In any event, that was the rule, she said. On some plantations, there grew up a practice among the slaves of dealing with that. When the urge to laugh became absolutely irrepressible, they had what they called "the laughter barrel." At the moment when they couldn't hold it any longer they would, under the pretext of getting something out of the barrel, lean way down inside the barrel and let it all come out. They would laugh and laugh and laugh.

Then she said that the night before there had been a wonderful service -- the thing that began the lectures -- in an Episcopal Church to sort of launch the thing on its way. It was a high church Episcopal service. Many bishops were there, incense, chanting, cloth of gold, beautiful vestments, miters. There was a man holding the silver cross coming down the aisle in front of the whole procession.

She said, "As I watched that, I thought to myself that off of every chancel in every church, there should be a laughter room and at a certain point in these great services, everybody should go off into the laughter room and just laugh and then come back and pick up the silver cross and gold garments and continue the thing on again."

Everybody laughed at that because it was a kind of a joke. On the other hand, it seemed to me there was a wonderful truth about it. In a sense, what do we know about what we are doing in churches, our rituals or our lack of rituals; the way we read the bible in one way at a certain time and another way at another time; in what sense do we think that in some way we have mastered who God is, the unimaginable, the gracious, the glorious, the inexpressible God whom in our little services we do the best we can to describe and react to? In many ways, it is laughable.

The most moving thing that happened was when, following one of her lectures, there was a question and answer period during the course of which a man stood and said, "Ms. Angelou, tell us something about racism. Do you find it better than it was or worse? Are you more aware of it on the East Coast than on the West Coast?"

She said, "Let me tell you a story."

The story she told was this. She had been in the San Francisco area ten or fifteen years earlier for the purpose of putting on a Public Television show on African art. Before the show was to go on, she had a call from a stranger who said that he happened to have a collection of African statues of some kind which he thought might be very useful to her on this program and perhaps she would like to see them and maybe use them. Of course, she accepted the offer and saw them. They were indeed just what she wanted. He lent them to her and she used them in her program in very artful ways which were appealing to the man who leant them.
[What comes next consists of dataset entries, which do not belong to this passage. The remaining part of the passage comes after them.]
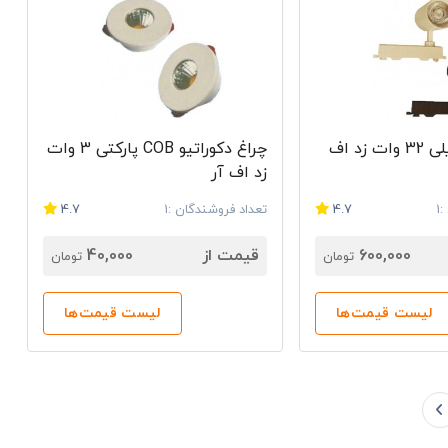
چراغ سقفی ریلی 32 وات زد اف
چراغ دکوراتیو COB پارکتی 3 وات
زد اف آر
1
4.7
تعداد فروشندگان :1
4.7
600,000
قیمت از
40,000
تومان
تومان
لیست قیمت‌ها
لیست قیمت‌ها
As a result of that, they started a friendship. She got to know the man and his wife. They had dinner together a number of times and got to be really good pals. When the Public Television thing was over, she went back to the East Coast.

A few years later, she returned to the Bay Area and remembering this friendship, she called up the man and said, "It is Maya Angelou. I'm back again. I would love to pick up our friendship where we left it off. I enjoyed you so much before."

He said, "Terrific. Let me tell you a little bit about what I have been doing during the interval." He had been in Europe working with the problems of the American troops stationed over there.

She said, "How did it go?"

He said, "The black troops have a particularly hard time because they are black and there aren't many blacks around. But our boys, also..."

She said, "What did you say?"

He said, "The black troops have a particularly difficult time for various reasons but our boys, also..."

She said, "What did you say?"

A third time she went through it. All of a sudden, as she described it, he, himself, heard what he said and said in effect, "This is the most awful thing I have ever done. I can't continue the conversation. I have got to hang up, to have said such a thing to you, Maya Angelou, 'the black boys, our boys.'"

She said, "No. This is just why we must talk because that is what racial prejudice is. Beneath the superficial liberal utterance, there is the deep, ingrained sense of 'black boys, our boys.'" Nonetheless, they continued the conversation and agreed to meet.

What happened then was she tried a number of times to get hold of them, to meet him and see him and his wife. Again and again, the calls didn't go through. She left messages which weren't answered and finally the whole thing just fizzled out. So that was, in a way, her answer to the question, "How about racism?"

It moved her and upset her and that was the last question she took that day.

The next day, the second set of lectures we were to give, she returned to the podium and said, "I'm sure you noticed that I was moved by what I told you yesterday in answer to your question about racism." Then she said, "A remarkable thing happened as I was leaving the hall. A man in the audience stood up and said, 'Here I am.'"

It was the man she had been talking about. As she said that, the man himself again rose up, a small, white, Episcopal clergyman as it turned out. He walked up to the platform and threw his arms around Maya Angelou and she around him. They embraced one another and they wept. It was one of the most moving moments I have ever been part of in many, many ways.

What makes it so moving? I think that what we saw was not only racial barriers but so many different kinds of barriers that separate us as human beings -- fear, mistrust, misunderstanding, anger, loneliness, the inability to communicate with each other, even those we love the most and are closest to. In so many ways, we move through our lives like lepers, the untouchable ones, the unclean ones, afraid to touch other people's lives and let our lives be touched by other people, ashamed of our own uncleanness, suspicious of other people.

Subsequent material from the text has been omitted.